1. Open <b>Data Input and Output</b> from the components menu.
1. Drag <b>Export Data</b> onto the canvas.
1. Connect <b>Execute Python Script</b> output <b>Result dataset: DataFrameDirectory</b> with the <b>Export Data</b> input.
1. Select \<workshop\> datastore and use the following path for the exported file. "/2-silver/diabetes/\<userid\>/diabetes.csv"
1. Select <b>csv</b> for the <b>File format</b>.

![Export Data component settings](./img/vdexportscores.png)

## Step 2: Submit and Publish pipeline
First submit the pipeline and ensure it runs as expected. Second publish the pipeline endpoint.

1. Press <b>Submit</b>
2. Choose <b>Create New</b> for Experiment.
3. Name the new experiment using this convention. "pipeline-score-diabetes-\<userid\>-prod"
4. Press the <b>Submit</b> button.
5. Monitor the run for completion.

![Set up pipeline run settings](./img/vdsubmitscore.png)

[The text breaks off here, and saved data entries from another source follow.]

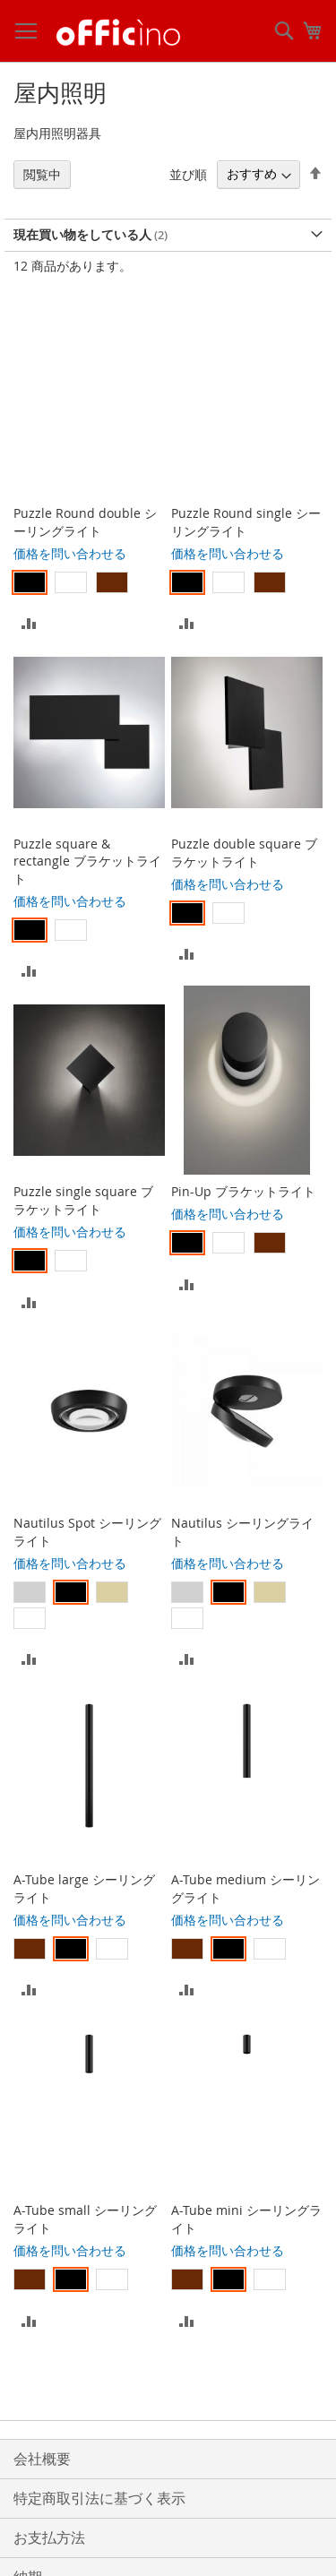  What do you see at coordinates (69, 553) in the screenshot?
I see `価格を問い合わせる` at bounding box center [69, 553].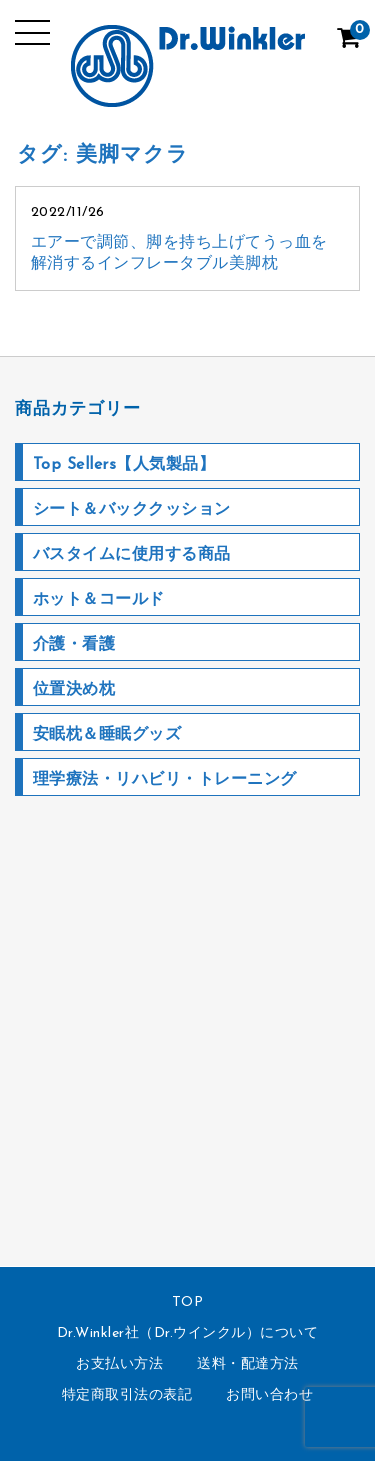 The height and width of the screenshot is (1461, 375). Describe the element at coordinates (132, 555) in the screenshot. I see `バスタイムに使用する商品` at that location.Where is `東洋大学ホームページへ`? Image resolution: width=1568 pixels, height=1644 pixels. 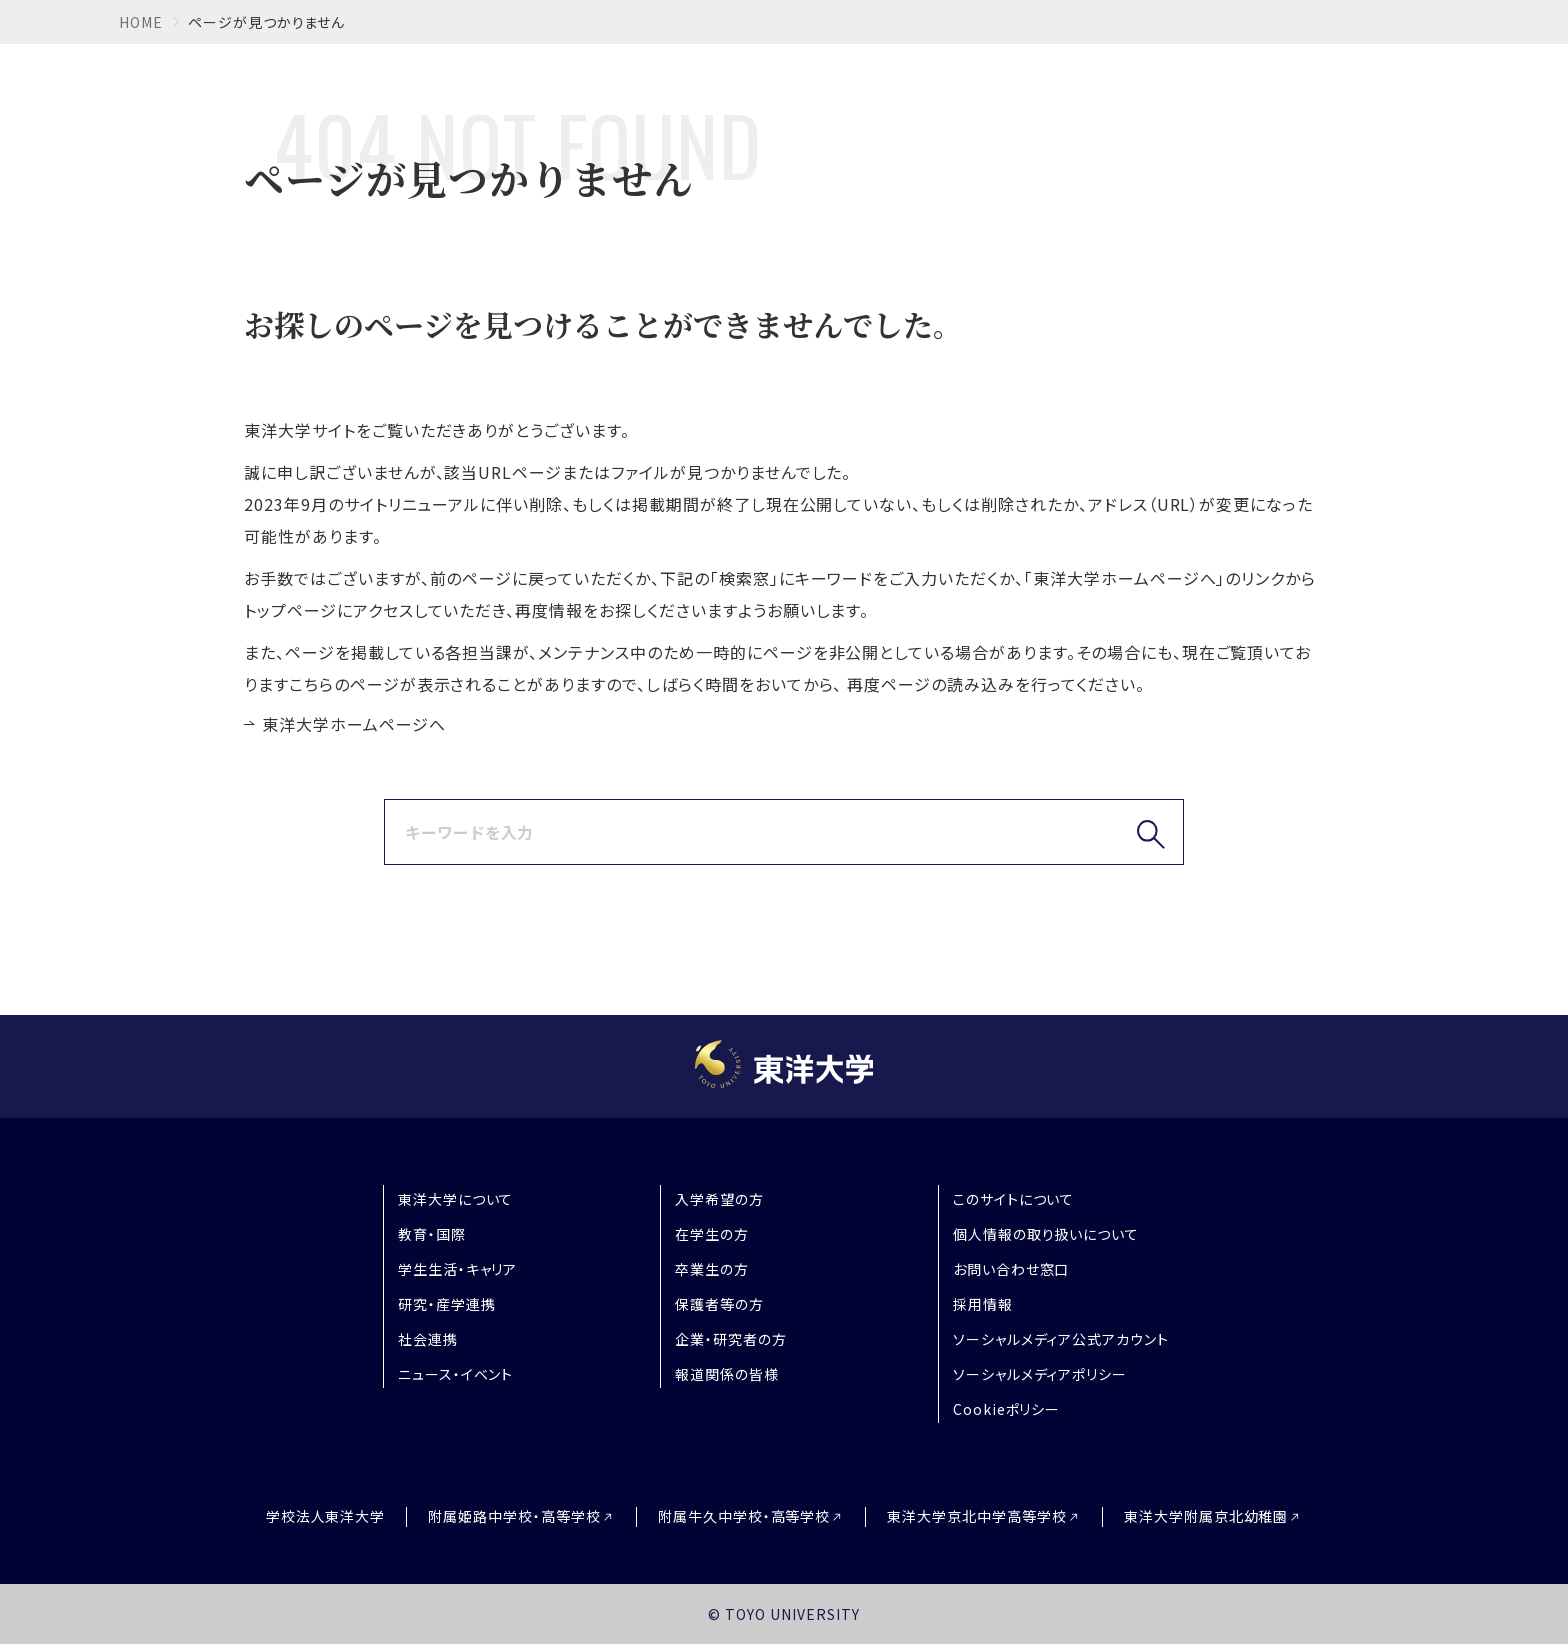 東洋大学ホームページへ is located at coordinates (354, 724).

1. Verify <b>diabetes.csv</b> was created after the pipeline run in <b>/2-silver</b> folder.

![screenshot of Storage Explorer showing output files from pipeline run](./img/vdstorageexplorerscoredata.png)

1. Preview the diabetes.csv file and verify the <b>Diabetes</b> column is present with scores.

![Preview of diabetes.csv score file with Diabetes column highlighted](./img/vdscoredatapreview.png)

1. Open the pipeline and press the <b>Publish</b> button.
2. Choose <b>Create new</b> and name the pipeline endpoint the same as the pipeline draft.
3. Press the <b>Publish</b> button.

![The Set up published pipeline menu in the AML Studio Visual Designer](./img/vdpublishscorepipeline.png)

## The End

This score pipeline will be orchestrated using Azure Data Factory with data prep and training pipelines that are published in Module 3.